Wednesday, April 30, 2008

Big Fat Books

I have a mental category of books that I dub BFBs or "Big Fat Books". (A subset of this is BFFBs which are "Big Fat Fantasy Books", of which there seem to be many.)

In the last few years, I've found myself scared of Big Fat Books. So today, after giving up on one, I've gone and started another. I don't know if I'm silly or wisely facing my fear head on.

I've been a reader all my life. My mother claims that I was a terrible child to keep happy until I learned to read. Then you just had to give me a book and everything was okay. It has always been a great relief to me that when I developed CFS I maintained my ability to read. I don't know what I would have done or how I would have coped if I hadn't.

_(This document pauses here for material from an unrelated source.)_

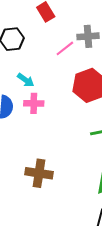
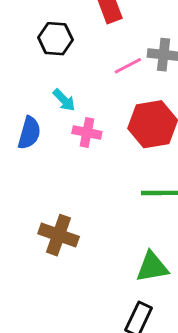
pink cross: (34, 103) -> (87, 132), moved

But CFS is a funny beast that keeps changing as the months and years go by (and I've had it for just over 17 and a half years now). I've found in the last four or five years that I don't read as easily as I used to do. It drives me batty as there are as many books I want to read now as ever - more in fact because I read book blogs and find all sorts of things I want to read that I never would have known about otherwise.

I think this is were the fear of BFBs has come from as it now feels like a huge undertaking to start a big book, where once it was just a new adventure and the fatter the book the better. But the combination on a huge list of books I want to read and the larger energy requirement to read anything can be overwhelming.

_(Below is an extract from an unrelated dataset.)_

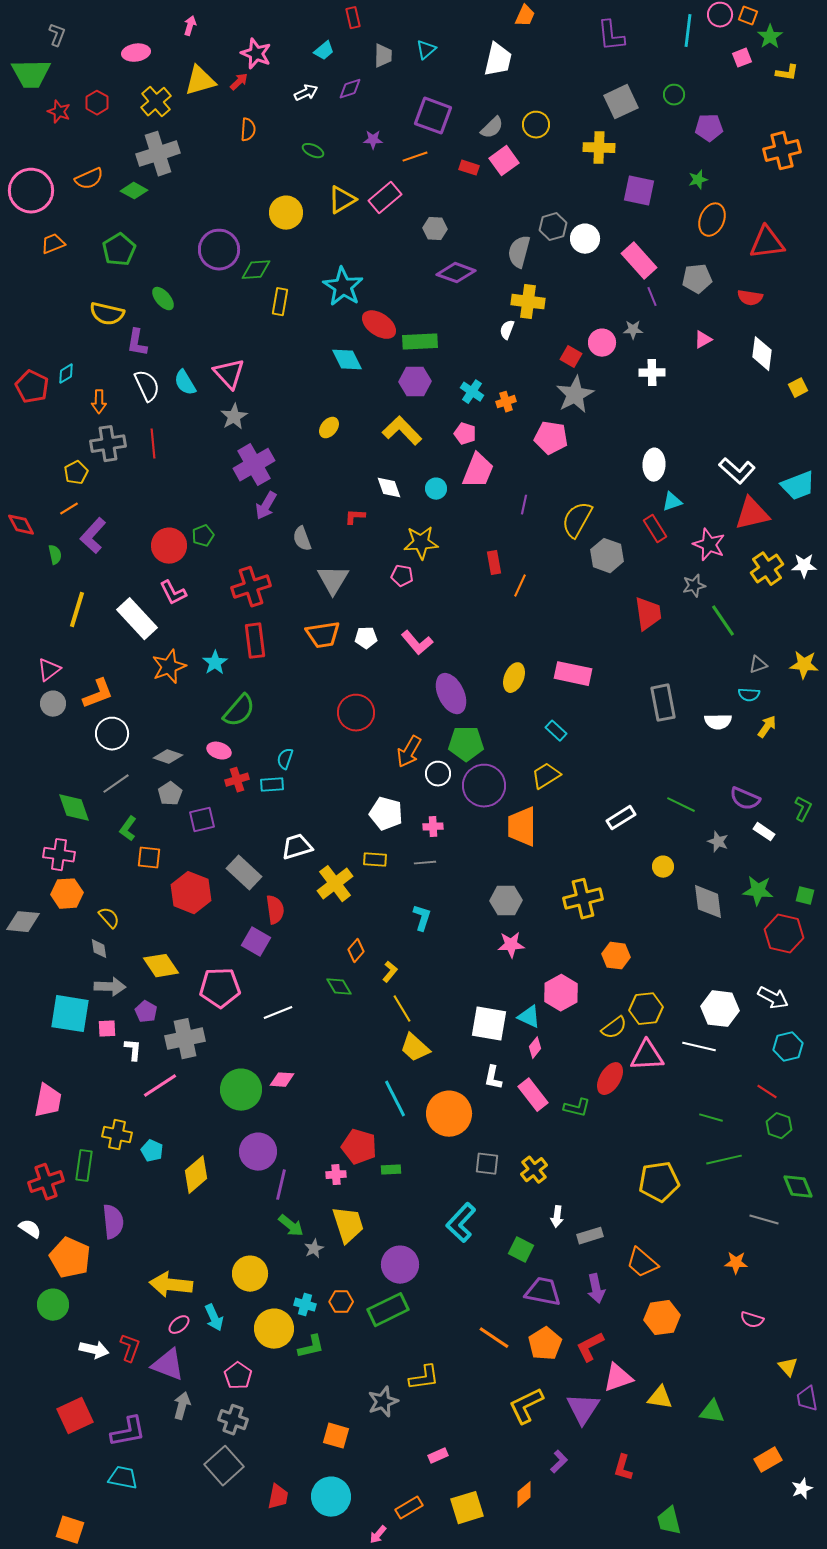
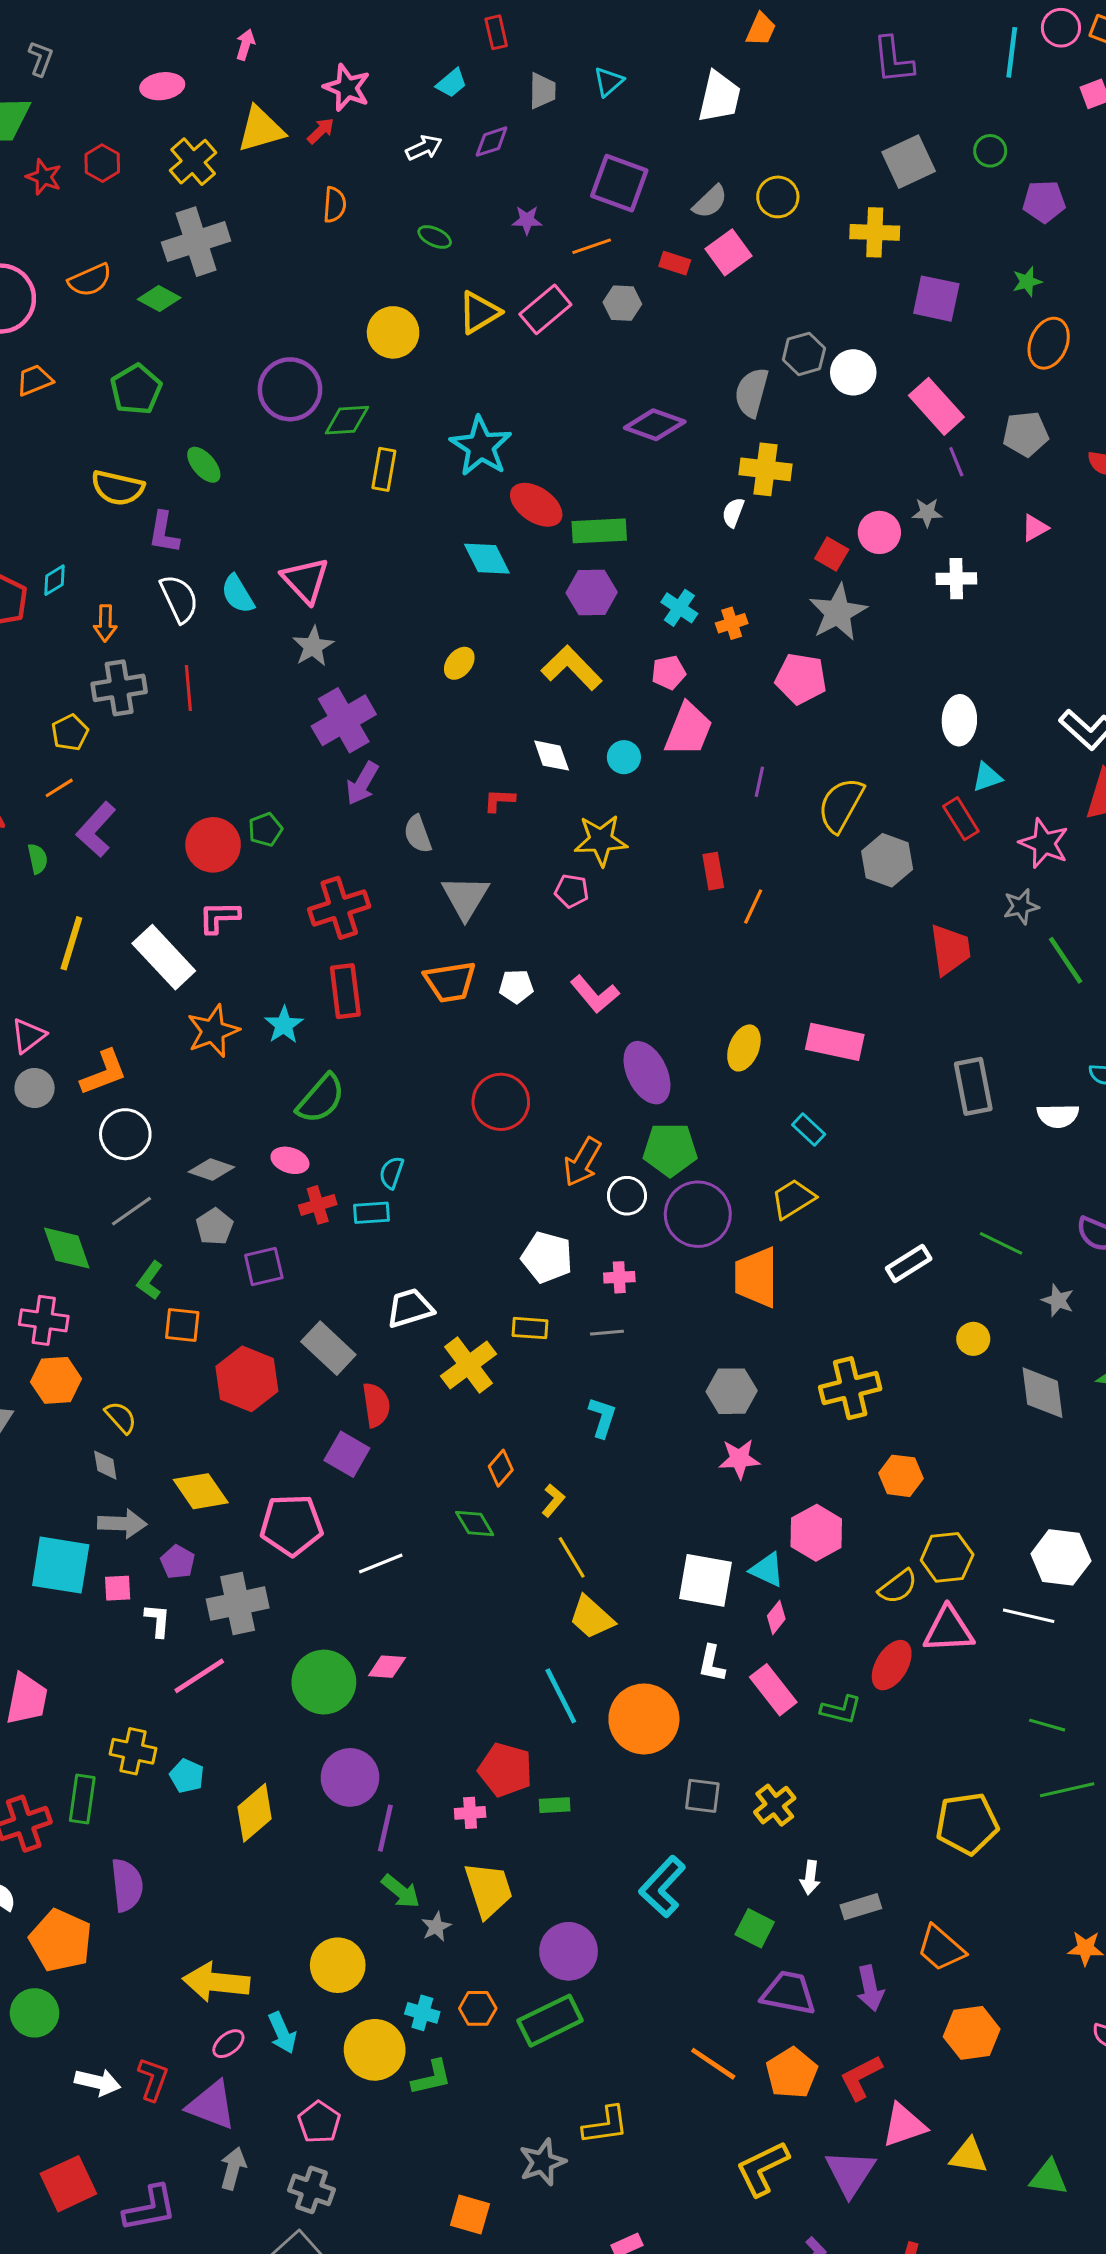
gray hexagon: (435, 229) -> (622, 303), moved
pink pentagon: (465, 434) -> (669, 673), turned -30
pink L-shape: (173, 593) -> (219, 917), turned 116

But I still have big fat books I want to read. So I've just started Judas Unchained by Peter F. Hamilton. This is the second book of a duology, both of which clock in at about 1000 pages. I read the first one back in December 2005 (ah, the joys of Library Thing) and started this one in February of 2006. But the big-fatness of it put me off and I returned it after a couple of chapters. Now it is two and a half years since I read the first one and since that's a long time anyway and memory problems are another part of CFS I have an added worry - that I'm not going to remember enough of the first book to make sense of the second.

Oh well, I'm going to give it my best shot. I hope this won't be another DNF.

4 comments:

Maree said...

I loved those books. But they do take a lot of concentration to get through.
I call BFBs "chunky" reads. :)

Tez Miller said...

The main problem with BFBs is that they're so troublesome to hold, especially nearing the end. I struggled with a 640-page tome recently, so 1000 sounds far too hurtful.

Have a lovely day! :-)

Kerry said...

Tez, perhaps I should have clarified. I'm reading it as an ebook, which means there is less to hold, only my PDA.

Michelle Fluttering Butterflies said...

As a mother of two children, I tend to avoid BFBs as well! Not enough levels of concentration!